On Pain Of Death - Year Naught Doom

I started this blog with a view to only talking about music releases that I could hold in my hand, but when it came to the debut full-length recording from Ireland's On Pain Of Death, which as of this writing hasn't been committed to wax, tape or polycarbonate, I had to make an exception.

This album kills. I mean it literally sounds like it has the potential to warp listener's minds and inspire them to end lives. I'd like to play my part in furthering it's corruptive intent.


The title track begins with what is either the whistling of the wind, or a portent of something far more ominous. The sparse strum of a guitar enters the soundscape, an eerie, arrhythmic assault on the strings more than any sort of actual chord. It's not melody, it's an audio threat.
Nimble cymbal taps give the first hint that this may become anything even approaching a song before it all collides into a rusted, groaning riff. This is sludge distilled down to the bare essentials; guitars that don't so much swagger as stagger, vocals that are more like puking up booze than singing the blues.
Four minutes in it becomes even more tortuous, the tempo slowing to a crawl, dual vocalists howling and retching words I don't dare try to look up. It's a draining listen. And I mean that as the highest of praise.

Feedback segues the first track into 'Tell Your God To Ready For Blood', which is a phrase taken from the much-lauded TV show Deadwood. This track has all the sparseness and menace of a brutal frontier town itself. The opening minutes of this thirteen minute exercise in audio terror are all discordance and the beating of drums. Not drumbeats, but beating. It's all downbeat and oppressive 'til about halfway through, when something approaching a groove kicks in. Well, it's a groove like the serrated rasp of a blade against vertebrae, but it's like fucking Grand Funk Railroad compared to the first half of the song. There's even a guitar solo at one point.
The track creeps, crawls, slithers to a close, and oh fuck I wish it was accompanied by the hiss and crackle of the needle of my record player protesting against what I'm forcing it to play. This would be the point where I'd need to give it five minutes and steel myself before flipping the record and bracing myself for the B-side

'It Came From The Bog' sounds like the suffocating dread you'd feel as the eponymous 'it' drags itself towards you, all water-bloated rot and crazed cataract stare.
Sporadic drums fill your skull, like the echoing of a tomb before they coalesce into something like a rhythm.

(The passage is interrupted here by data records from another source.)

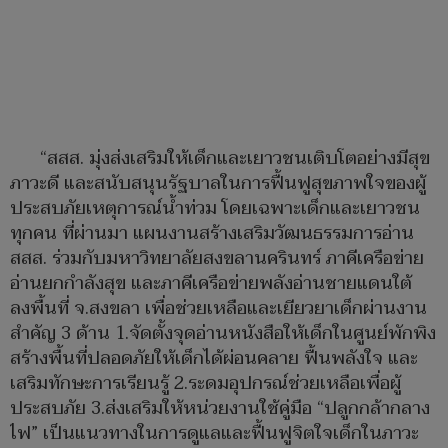
“สสส. มุ่งส่งเสริมให้เด็กและเยาวชนเติบโตอย่างมีสุข
ภาวะดี และสนับสนุนรัฐบาลในการฟื้นฟูสุขภาพใจของผู้
ประสบภัยเหตุการณ์น้ำท่วม โดยเฉพาะเด็กและเยาวชน
ทุกคน ที่ผ่านมา แผนงานสร้างเสริมวัฒนธรรมการอ่าน
สสส. ร่วมกับมหาวิทยาลัยสงขลานครินทร์ ภาคีเครือข่าย
อ่านยกกำลังสุข และภาคีเครือข่ายพลังอ่านชายแดนใต้
ลงพื้นที่ จ.สงขลา เพื่อช่วยเหลือและเยียวยาเด็กผ่านงาน
สำคัญ 3 ด้าน 1.จัดตั้งจุดอ่านหนังสือให้เด็กในศูนย์พักพิง
สร้างพื้นที่ปลอดภัยให้เด็กได้ผ่อนคลาย ฟื้นพลังใจ และ
เสริมทักษะการเรียนรู้ 2.ระดมอุปกรณ์ช่วยเหลือเพื่อผู้
ประสบภัย 3.ส่งเสริมให้หน่วยงานใช้คู่มือ “ปลูกกล้ากลาง
ไฟ” เป็นแนวทางในการดูแลและฟื้นฟูจิตใจเด็กในภาวะ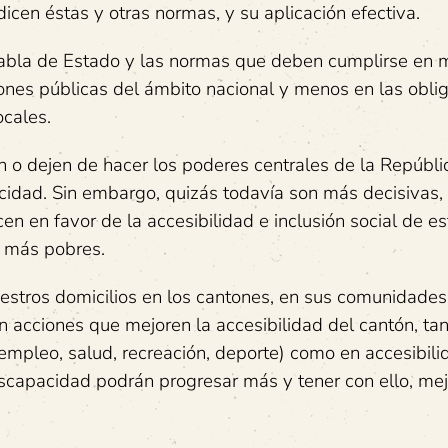
icen éstas y otras normas, y su aplicación efectiva.
abla de Estado y las normas que deben cumplirse en m
ones públicas del ámbito nacional y menos en las obli
cales.
 o dejen de hacer los poderes centrales de la Repúbl
cidad. Sin embargo, quizás todavía son más decisivas, 
en en favor de la accesibilidad e inclusión social de es
d más pobres.
stros domicilios en los cantones, en sus comunidades
 acciones que mejoren la accesibilidad del cantón, ta
empleo, salud, recreación, deporte) como en accesibilid
iscapacidad podrán progresar más y tener con ello, me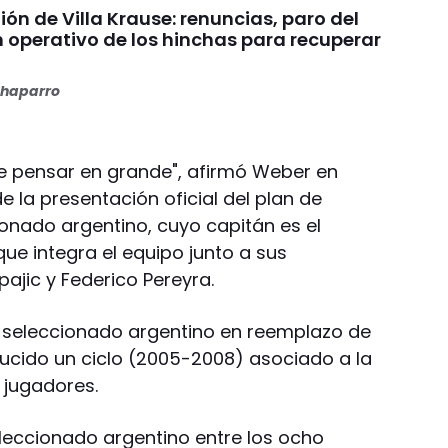
nión de Villa Krause: renuncias, paro del
n operativo de los hinchas para recuperar
haparro
ue pensar en grande", afirmó Weber en
e la presentación oficial del plan de
ionado argentino, cuyo capitán es el
ue integra el equipo junto a sus
ajic y Federico Pereyra.
 seleccionado argentino en reemplazo de
ducido un ciclo (2005-2008) asociado a la
 jugadores.
seleccionado argentino entre los ocho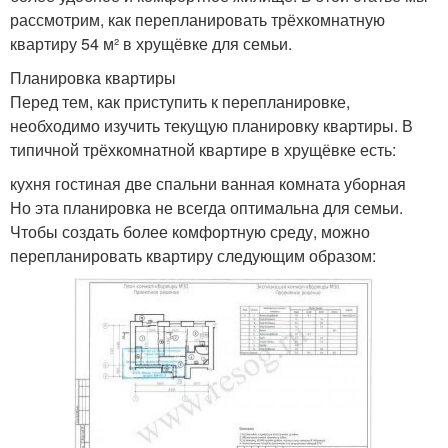
рассмотрим, как перепланировать трёхкомнатную
квартиру 54 м² в хрущёвке для семьи.
Планировка квартиры
Перед тем, как приступить к перепланировке,
необходимо изучить текущую планировку квартиры. В
типичной трёхкомнатной квартире в хрущёвке есть:
кухня гостиная две спальни ванная комната уборная
Но эта планировка не всегда оптимальна для семьи.
Чтобы создать более комфортную среду, можно
перепланировать квартиру следующим образом:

Not like you'll be tapping your feet to it or anything, but it's slightly less of an agonising cacophony.
These are all complimentary phrases you understand, to me there is nothing better than being scared by music, and these four depraved motherfuckers have recorded something that definitely succeeds at that.
Between eight and nine minutes in the thing from the bog has devoured it's quarry, and the track shifts gear, almost becoming a melancholy funeral march, if the pallbearers were more interested in hacking through the casket and feasting on the remains.
With just a few minutes left before I can come up for air things morph once more into what sounds like the filthiest grindcore being played at about 6.66 revolutions per minute. The slow ache of a violin joins the fray to add an extra layer of for-fucks-sake-quit-creeping-me-out before what sounds like actual torture and anguish closes the track.

My mind is sufficiently warped. Hopefully I won't kill anyone as a result.


The depraved souls responsible for this fucking thing should seriously get a physical release sorted. This thing needs to be scraped into wax, with that horrifying Harry Clarke illustration blown up to 12" x 12" on matt black heavyweight card. Go tell them that:

But until that happens, you can download this album for free, or donate some pennies towards it, from Handshake Inc, which ought to tide you over until they sort out a vinyl release:

Hopefully at some point someone will realise that there should be some sort of package tour with these guys, Dragged Into Sunlight, and Coffinworm. The Depression Procession Tour, corrupting minds in a city near you!
Free razorblades and absinthe with every admission.